Now, to take a closer look at each section of this project, from the bottom-up:

The Arduino

The Arduino receives commands from its Serial interface and toggles its output to control the car’s remote controller.  For a controller that supports only one speed, the circuit looks like this:

Fritzing image of circuit.

Each output pin controls current passing through an opto-isolator, which isolates the circuit of the Arduino from that of the car’s controller. This allows the Arduino to control the car, despite both circuits having different electrical potentials. The switches at the top of the above diagrams are placeholders for the actual control mechanism of the car.  A current-limiting resistor is chosen so as to provide a current within the operating parameters of the opto-isolator. The breadboarded circuit looks like this:

Photo of Arduino Circuit

The sketch that the Arduino runs is very simple:

int pinRight = 11;
int pinLeft = 10;
int pinForward = 9;
int pinReverse = 8;

void setup() {
  Serial.begin(9600);
  pinMode(pinRight, OUTPUT);
  pinMode(pinLeft, OUTPUT);
  pinMode(pinForward, OUTPUT);
  pinMode(pinReverse, OUTPUT);
}

void loop() {
  if(Serial.available() > 0){
    int tmpByte = Serial.read();
    switch(tmpByte){
      case 'w': // Move car FORWARDS
        digitalWrite(pinReverse, LOW);
        digitalWrite(pinForward, HIGH);
        break;
      case 's': // Move car in REVERSE
        digitalWrite(pinForward, LOW);
        digitalWrite(pinReverse, HIGH);
        break;
      case 'a': // Turn steering wheels LEFT
        digitalWrite(pinRight, LOW);
        digitalWrite(pinLeft, HIGH);
        break;
      case 'd': // Turn steering wheels RIGHT
        digitalWrite(pinLeft, LOW);
        digitalWrite(pinRight, HIGH);
        break;
      case '_': // STOP ALL motion
        digitalWrite(pinReverse, LOW);
        digitalWrite(pinForward, LOW);
        // The missing break; here is entirely intentional.
      case 'x': // Move steering wheels STRAIGHT
        digitalWrite(pinRight, LOW);
        digitalWrite(pinLeft, LOW);
        break;
      default:
        break;
    }
  }
}

Notice that the digitalWrite(pin, LOW); always precedes the digitalWrite(pin, HIGH); command? This is to prevent conflicting commands from being sent to the car(e.g. Forwards and Backwards simultaneously).

And now, on to the Web App-based controller:

Web Application Controller

This controller comes in two parts. One is the actual client, which is served as a single html file (with optional additions – discussed later), and one is the server, which is a Python script that simply copies all data sent over a WebSocket to the Arduino over a serial port. This is how the client interface looks like:

The web app on an iPad.

The web app on an iPad.

The server is based on this Python script (if you want to use a test server, grab this code – the response headers adhere to the Same-Origin Policy). pyserial 2.5 is used to send output to the Arduino.

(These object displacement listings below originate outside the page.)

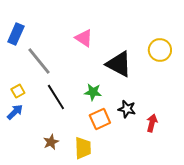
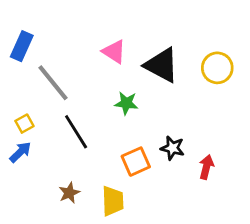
black triangle: (119, 64) -> (162, 65), moved
green star: (93, 92) -> (126, 103), moved

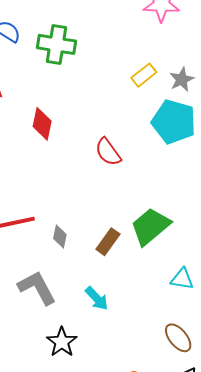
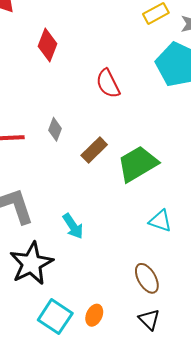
gray diamond: (60, 236) -> (55, 129), moved
brown rectangle: (108, 242) -> (94, 150), moved
black star: (62, 342) -> (31, 263), size x1.4

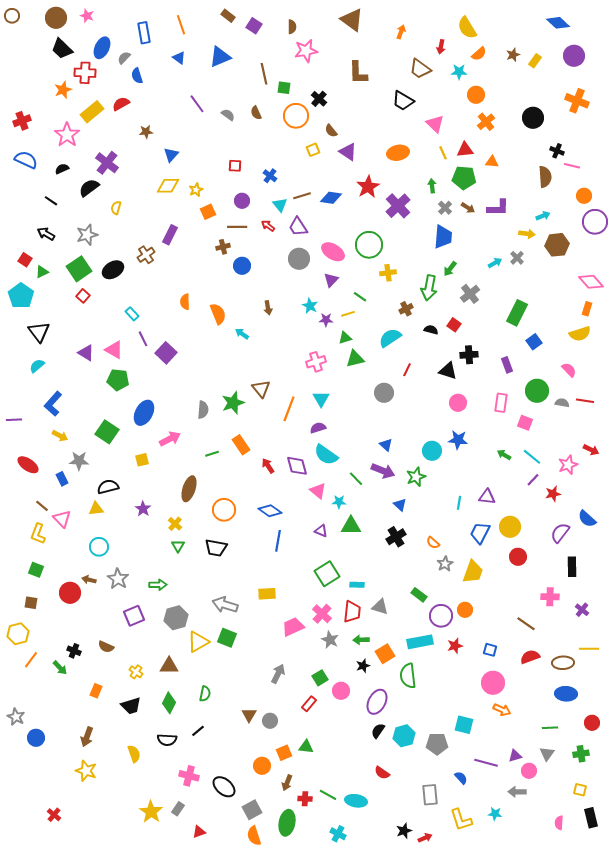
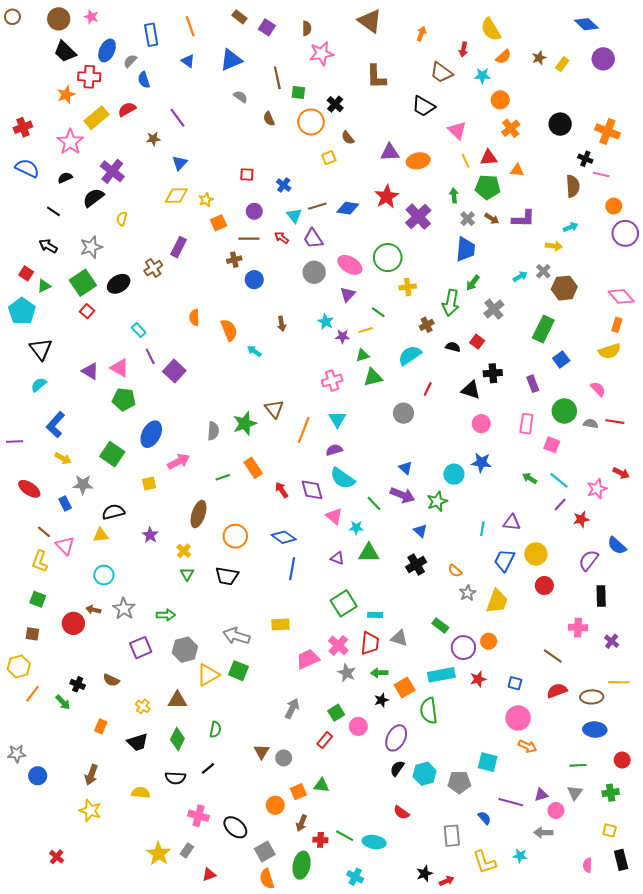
orange cross: (577, 101) -> (607, 131), moved
purple line: (197, 104) -> (177, 118), moved
gray semicircle: (228, 115) -> (241, 97), moved
purple triangle: (348, 152) -> (390, 152), moved, turned -36
brown hexagon: (557, 245) -> (564, 288), moved
gray star: (16, 717) -> (17, 754), turned -30
yellow semicircle: (134, 754) -> (141, 793), turned -66

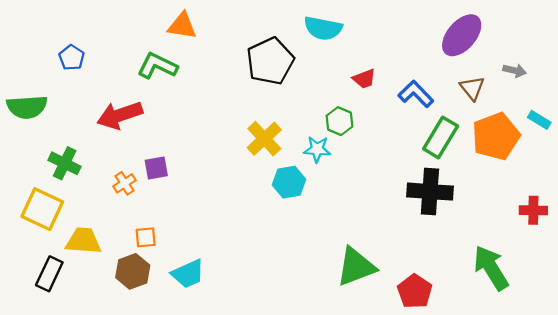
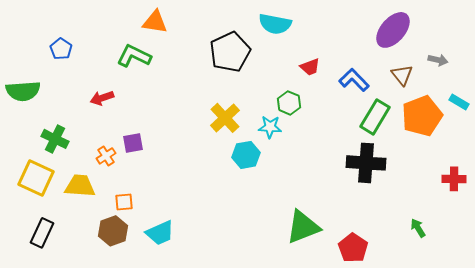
red arrow: (120, 115) -> (102, 98), size x0.6
yellow trapezoid: (83, 241) -> (80, 186), moved
green arrow: (491, 268) -> (418, 228), size x0.5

The web-based client, on the other hand, is much more complex and interesting. A single file (index.html) draws the GUI (using Canvas), reads the tilt angle of the device (using DeviceMotionEvent), calculates the action that the car has to perform and sends the action to the Python script over a WebSocket connection. HTML5 is certainly useful, isn’t it?

The JavaScript has been extensively commented, and is included (along with the optional files) in the download above.

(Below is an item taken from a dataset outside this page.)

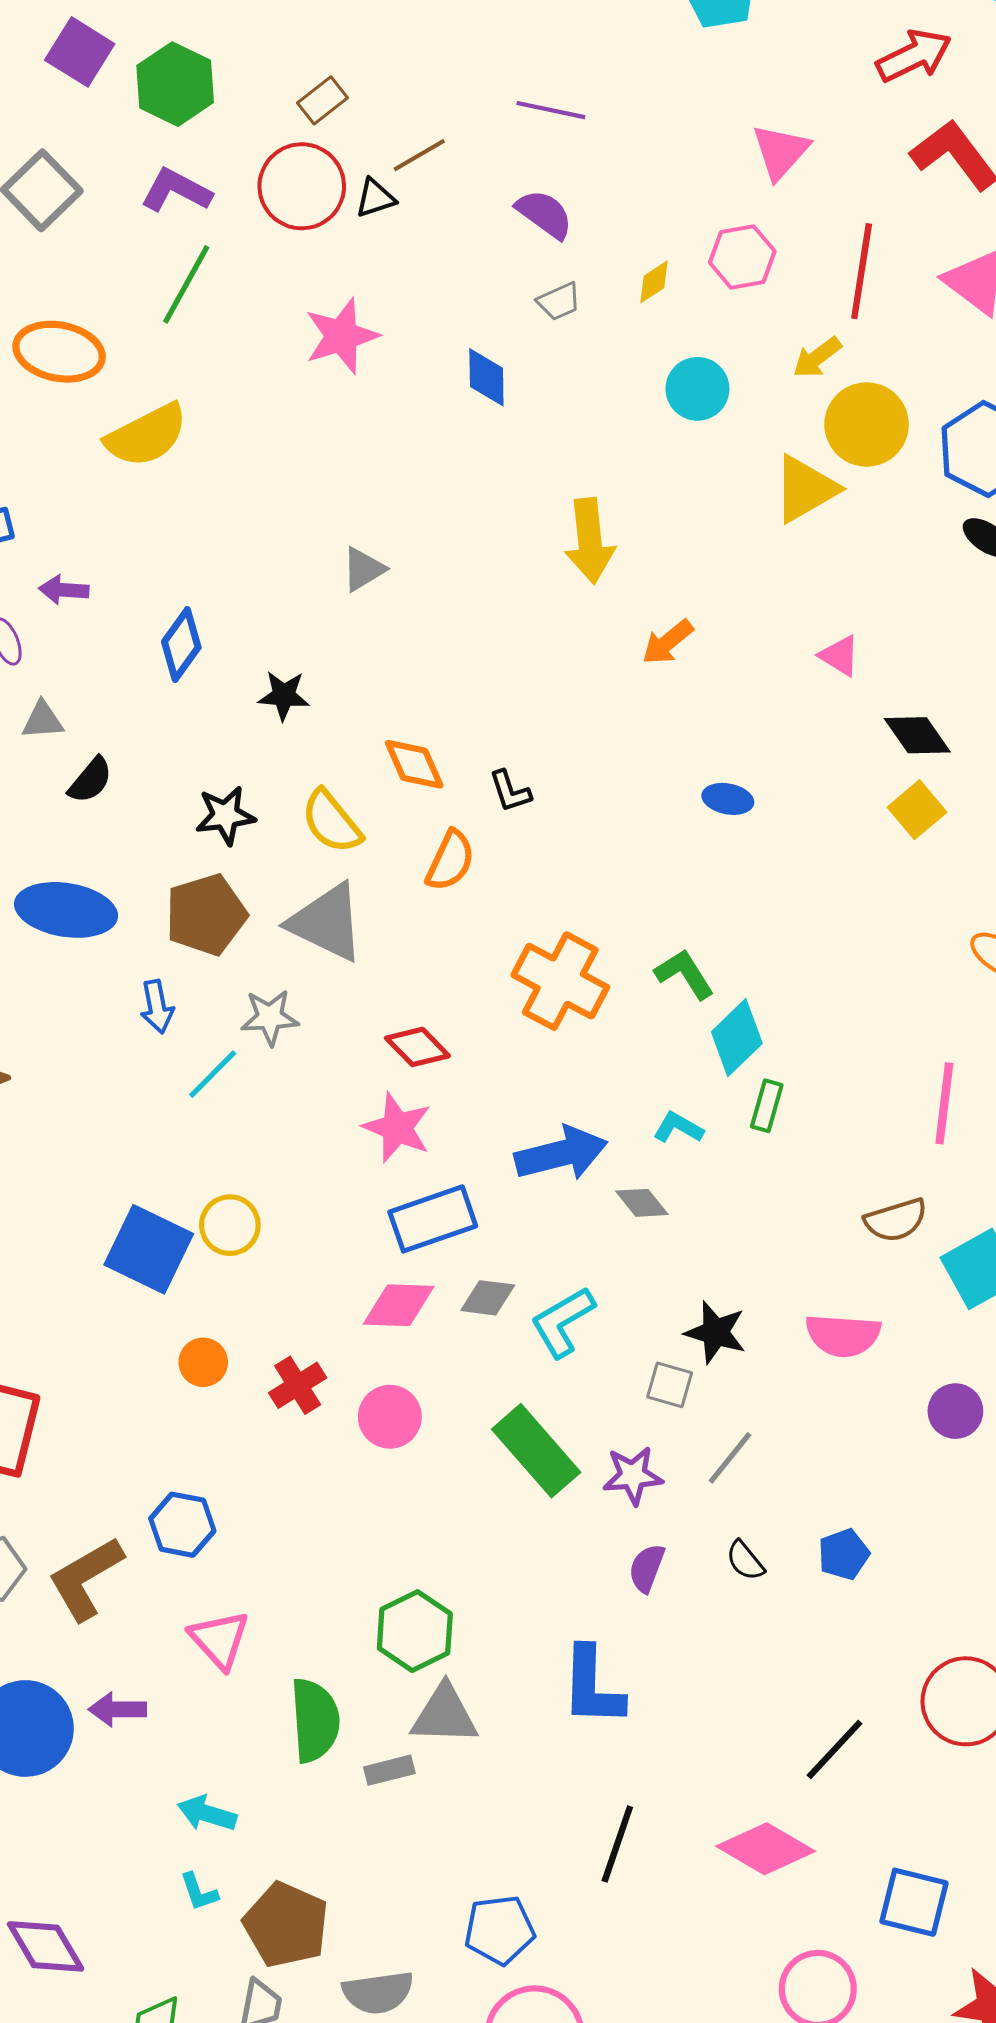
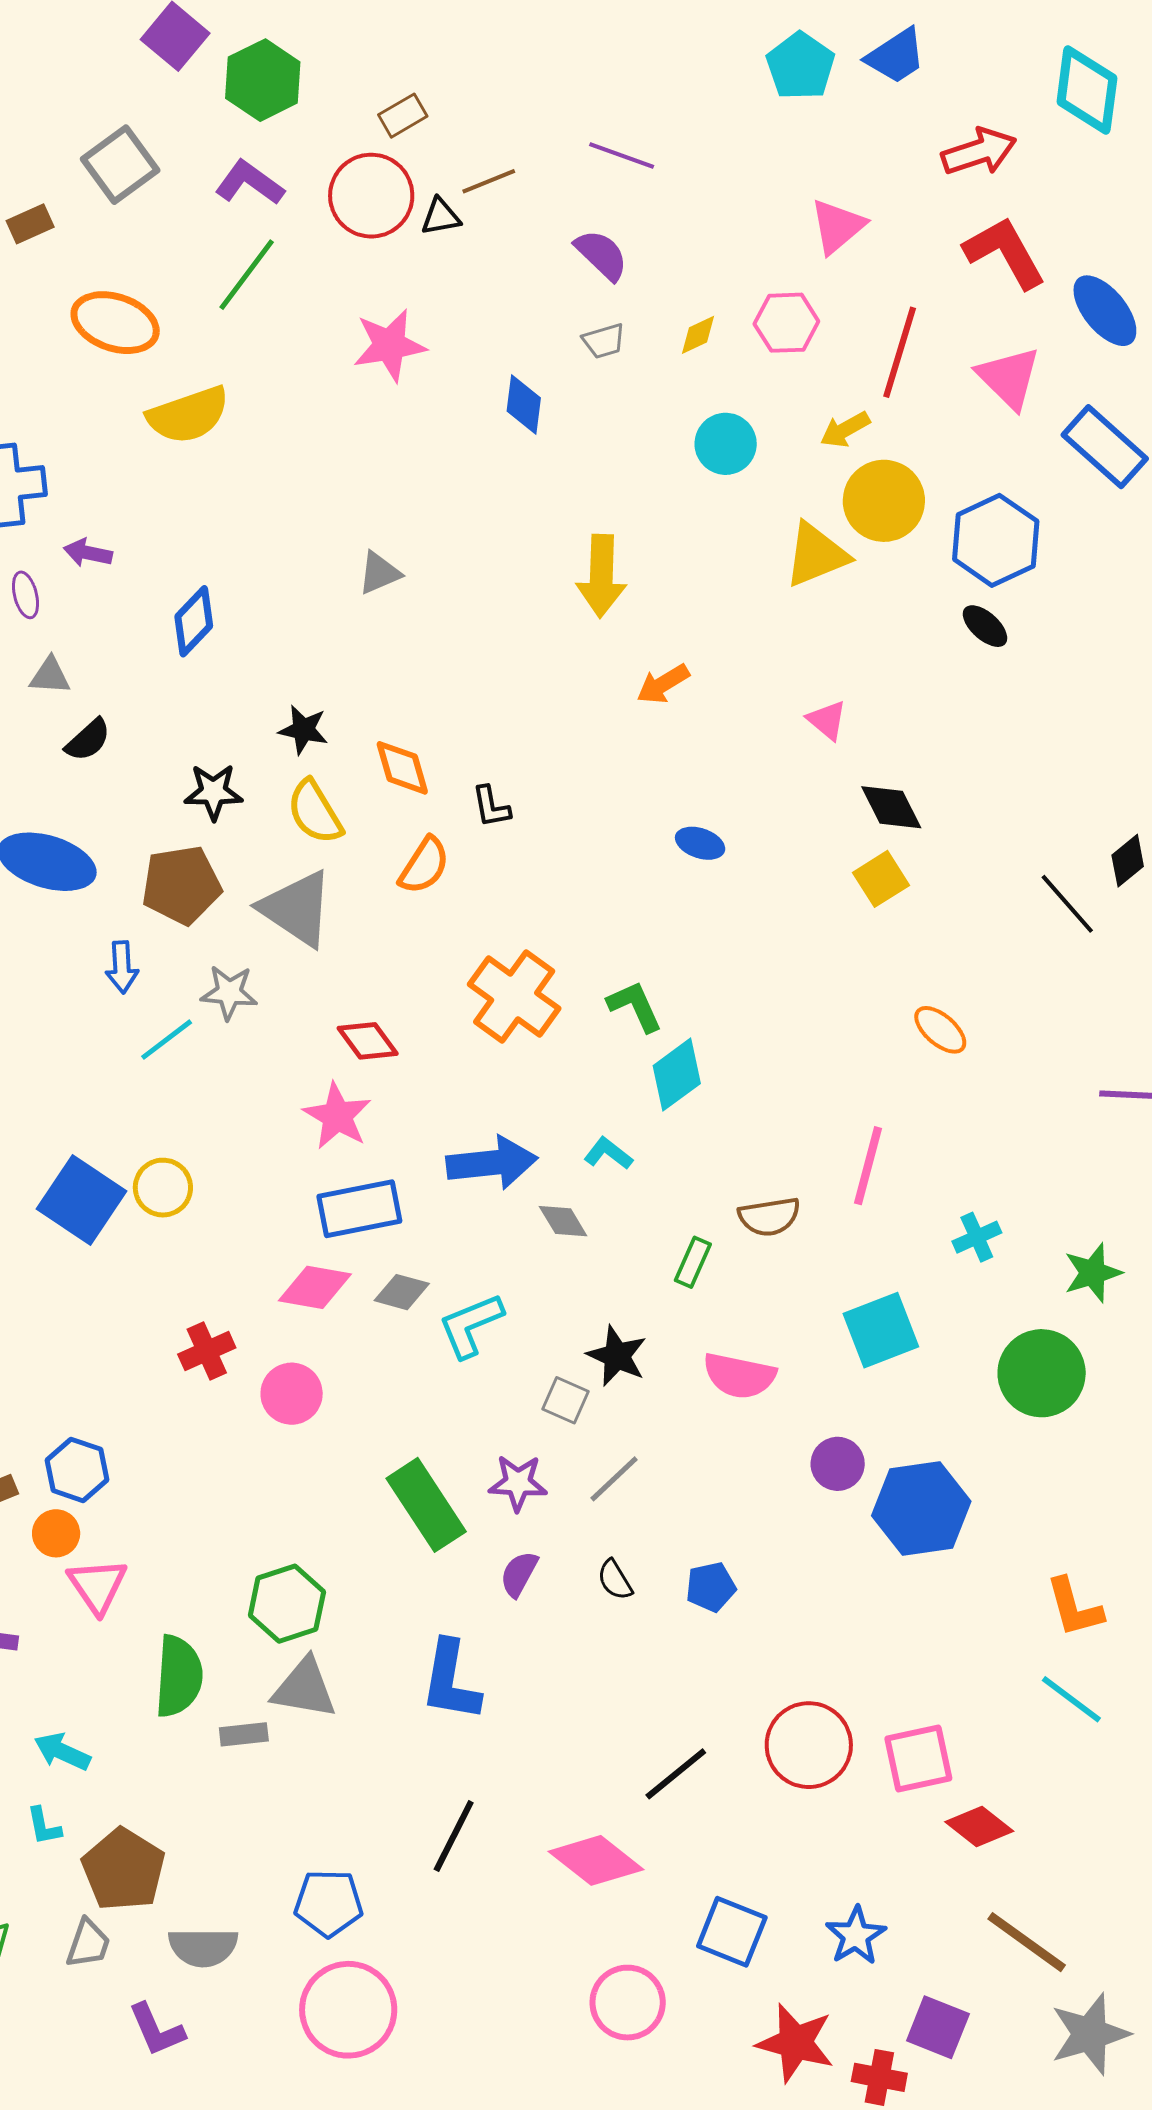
black star: (284, 696) -> (303, 730), moved
green rectangle: (767, 1106) -> (693, 1262), moved
brown semicircle: (896, 1220) -> (769, 1217), moved
orange circle: (203, 1362) -> (56, 1533), moved
green rectangle: (536, 1451) -> (426, 1505), moved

The purpose of the optional files (cache_manifest.php and date.php) is explained here. They are not essential to the functioning of the code.

Kinect Controller

The Kinect controller is written using Code Laboratories’ CL NUI SDK instead of the more commonly used (and official) OpenNI or OpenKinect/libfreenect. The primary motivation in choosing CL NUI over the other SDKs is that CL NUI makes writing code in C# very easy and serial communication is a trivially easy in C#. The tradeoff of writing in managed C# is that (1) Threading is inevitable, which adds to the complexity of the code and (2) The image processing code runs painfully slowly. The software looks like this:

Kinect view.

The bar on the left is not relevant to this project – it is just a quick way to move the Kinect up and down (using the built-in motor) and to read and graph the angle over time. The algorithm used to detect the position of the hand has been deliberately kept simple – working with System.Drawing.Bitmap objects is very slow. Here is the algorithm:

// System.Drawing.Bitmap bmpVideoData contains the current frame.
// double xbar, ybar contain the running average of the points that lie
// 	in the desired depth range. Tweak the incremented values until satisfied
// 	with the accuracy and speed trade-off. The choice of 10 is arbitrary.
for(int i=0; i<bmpVideoData.Width; i+=10)
    for(int j=0; j<bmpVideoData.Height; j+=10){
        c = bmpVideoData.GetPixel(i, j);
        // Check to see if color of pixel in depth map corresponds to the desired
        // depth range. This was manually calculated beforehand, but can be
        // automated if the range needs to be varied.
        if (c.R == 0 && c.B == 255 && c.G < 192) {
            // Live, numerically stable, mean calculation:
            ++count;
            xbar += (i - xbar) / count; // Update the mean x value
            ybar += (j - ybar) / count; // Update the mean y value
        }
    }
// xbar and ybar will be used to calculate the position of the hand onscreen,
// and the action to be performed by the robot.

 

As algorithms go, this is among the simplest. It gives surprisingly robust tracking, though. Do note that you need to install Code Laboratories’ CL NUI SDK before you can run the code included in the download above. Once you have done that, copy CLNUIDevice.cs, CLNUIDevice.dll and NUIImage.cs into the project folder, replacing the existing files. (As per their SDK license requirements, I cannot distribute these files directly).

Future Expansion

  1. Use the Ethernet shield and write a sketch that allows the Arduino to act as a WebSocket server. This will remove the need for having a computer as an intermediary (to forward WebSocket data to the Arduino over the serial port).
  2. Modify the web app code to automatically use the internal gyroscope when available (by using DeviceOrientationEvent instead of DeviceMotionEvent). When I eventually get a device with a gyroscope, I’ll look into it.
  3. Implement the same thing in a toy helicopter. Same concept, new dimension! Use the Kinect to gather positional data, and the iPad to steer it around.
  4. Modify the vision algorithm to detect each hand separately (using a conditional floodfill), and allow each hand to control a different car. Alternatively, use it to steer a helicopter in three dimensions.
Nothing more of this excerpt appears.